▶ _Activity_
Your output should be the lines below from the one holding "ficar e agir!" through the one holding "Keşif ve Gözlem Arasındaki", transcribed exactly, with no pictures.

▶ _Supplied records_

******

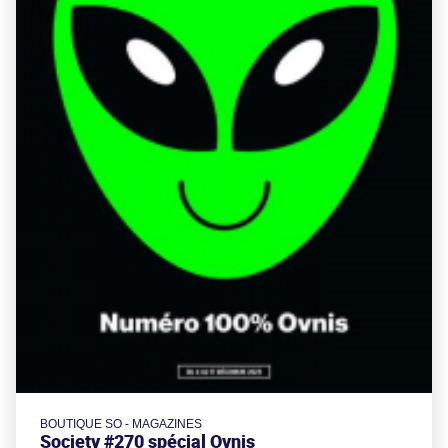
BOUTIQUE SO - MAGAZINES
Society #270 spécial Ovnis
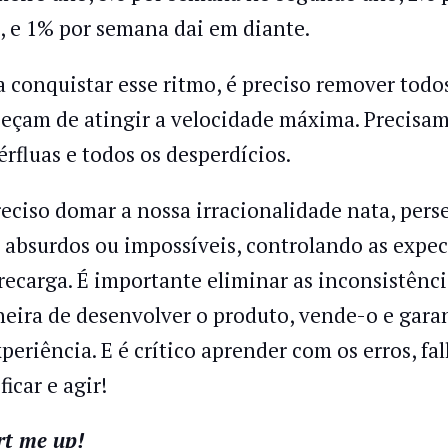
, e 1% por semana dai em diante.
a conquistar esse ritmo, é preciso remover todos
eçam de atingir a velocidade máxima. Precisamo
érfluas e todos os desperdícios.
reciso domar a nossa irracionalidade nata, pers
 absurdos ou impossíveis, controlando as expec
recarga. É importante eliminar as inconsistên
eira de desenvolver o produto, vende-o e garan
periência. E é crítico aprender com os erros, falh
ficar e agir!
rt me up!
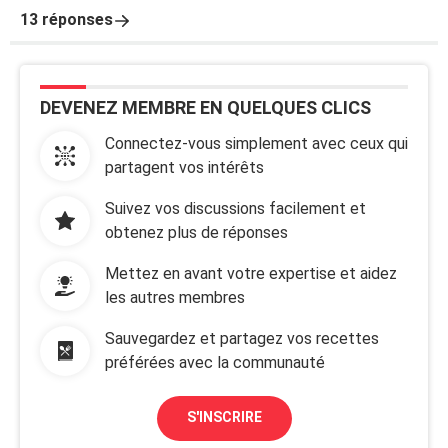
13 réponses
DEVENEZ MEMBRE EN QUELQUES CLICS
Connectez-vous simplement avec ceux qui
partagent vos intérêts
Suivez vos discussions facilement et
obtenez plus de réponses
Mettez en avant votre expertise et aidez
les autres membres
Sauvegardez et partagez vos recettes
préférées avec la communauté
S'INSCRIRE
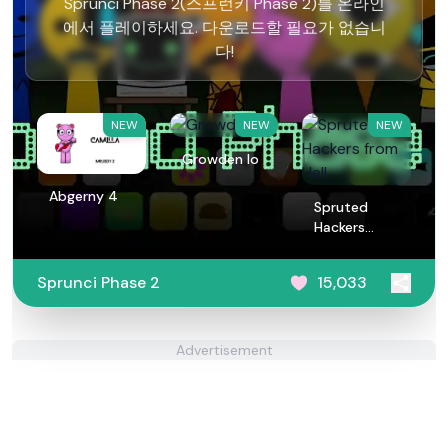
Sprunci Phase 2(스프런키 Phase 2)를 온라인
에서 플레이하세요. 다운로드할 필요가 없습니
다!
NEW
NEW
NEW
Growden Io
Abgerny 4
Spruted
Hackers
from Hell
Sprunci Phase 2
15,033
Advertisement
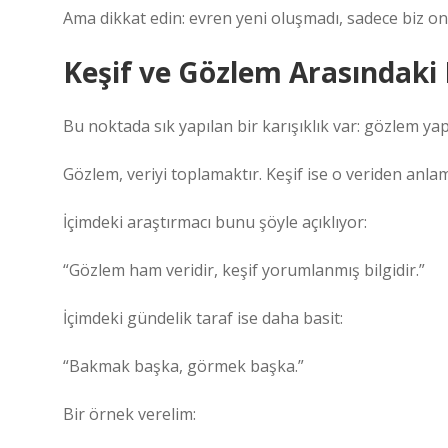
Ama dikkat edin: evren yeni oluşmadı, sadece biz o
Keşif ve Gözlem Arasındaki
Bu noktada sık yapılan bir karışıklık var: gözlem ya
Gözlem, veriyi toplamaktır. Keşif ise o veriden anla
İçimdeki araştırmacı bunu şöyle açıklıyor:
“Gözlem ham veridir, keşif yorumlanmış bilgidir.”
İçimdeki gündelik taraf ise daha basit:
“Bakmak başka, görmek başka.”
Bir örnek verelim:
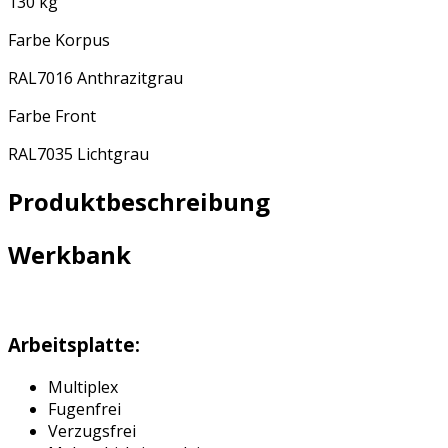
130 kg
Farbe Korpus
RAL7016 Anthrazitgrau
Farbe Front
RAL7035 Lichtgrau
Produktbeschreibung
Werkbank
Arbeitsplatte:
Multiplex
Fugenfrei
Verzugsfrei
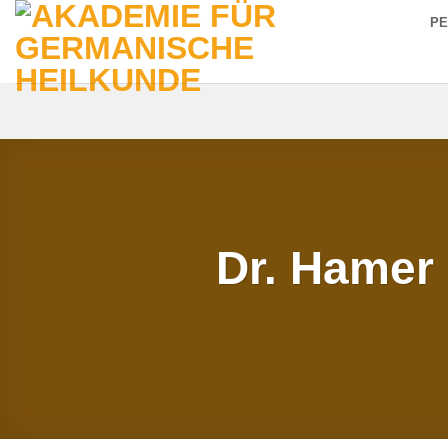
Zum
P
Inhalt
springen
Dr. Hamer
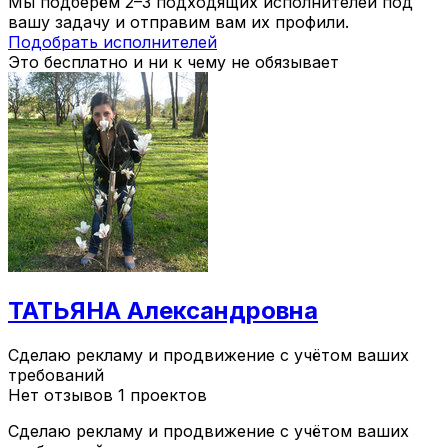
Мы подберём 2–3 подходящих исполнителей под
вашу задачу и отправим вам их профили.
Подобрать исполнителей
Это бесплатно и ни к чему не обязывает
ТАТЬЯНА Александровна
Сделаю рекламу и продвижение с учётом ваших
требований
Нет отзывов
1 проектов
Сделаю рекламу и продвижение с учётом ваших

******

▶ _Response for this exercise_
ficar e agir!
rt me up!
13 réponses
DEVENEZ MEMBRE EN QUELQUES CLICS
Connectez-vous simplement avec ceux qui
partagent vos intérêts
Suivez vos discussions facilement et
obtenez plus de réponses
Mettez en avant votre expertise et aidez
les autres membres
Sauvegardez et partagez vos recettes
préférées avec la communauté
S'INSCRIRE
Sprunci Phase 2(스프런키 Phase 2)를 온라인
에서 플레이하세요. 다운로드할 필요가 없습니
다!
NEW
NEW
NEW
Growden Io
Abgerny 4
Spruted
Hackers
from Hell
Sprunci Phase 2
15,033
Advertisement
Ama dikkat edin: evren yeni oluşmadı, sadece biz o
Keşif ve Gözlem Arasındaki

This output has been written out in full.